Okay, so you’re in a pickle. You’re having a dinner party and one—just one—of your guests is vegetarian. Now, I know what you’re thinking. Those damned vegetarians with their tofu and their salads: where do they even get their protein from?!
Well, here’s the thing: There’s more to vegetarian food than tofu and veggies. Mainstream media tends to focus on tofu as the only vegetarian protein source, which of course is not the case. But since you’re so concerned about your guest getting some protein, read on for a definitive list of yummy sources of protein, that even you, a meat-lover, will enjoy eating.
- Paneer (“fresh cheese”)
Agreed, paneer is not that different from tofu in terms of texture and appearance, but paneer is made from dairy sources, whereas tofu is made from soy. I grew up in a household where paneer was made from scratch at least once a week. This is a very versatile ingredient. You can use it to make curries, cream cheese, and even sweets out of it.

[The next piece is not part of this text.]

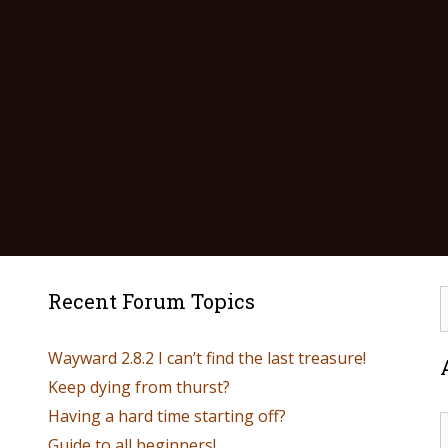
Recent Forum Topics
Wayward 2.8.2 I can’t find the last treasure!
Keep dying from thurst?
Having a hard time starting off?
Guide to all beginners!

- Chickpeas (Garbanzo beans)
Who doesn’t love chickpeas, am I right? These were made on the weekends at home. Everyone looked forward to Sunday lunch, partly because that was the only time everyone in the family ate together. These legumes were mostly used to make curries (chana masala, we call it) at home, but there’s a lot more that can be done with them. You can use it as a base to a salad, put it in pasta, make hummus out of it, roast it for a quick snack, or use it to make cookies.
I hear your groans already, and I have to say, I understand where you’re coming from. I hated eating spinach as a kid, but I’ve learnt that it can be used to make actual yummy dishes. You can pair this green leafy vegetable with paneer or corn to make an Indian curry, use it to make a spinach yoghurt dip, soup, and even make kebabs. (Okay, I cheated. Spinach provides only about 3 grams of protein per 100 grams of spinach. But it’s really, really yummy and therefore it stays on this list.)
I only discovered quinoa about two years ago, but it became an instant hit and a staple in my diet soon thereafter. You can use quinoa instead of rice to make your recipes healthier and more fibrous. Make fun pizza bites, strawberry parfait, and stuffed peppers.
Used by Buddhist monks thousands of years ago, this wonderful ingredient packs in 21 grams of protein in a ⅓ cup serving. It can be used as a meat substitute in almost all recipes, particularly because of its texture. Make BBQ sliders, a simple stir-fry, or replace the carnitas with seitan in your fajitas.
Now go off and impress your vegetarian friends with a delicious spread.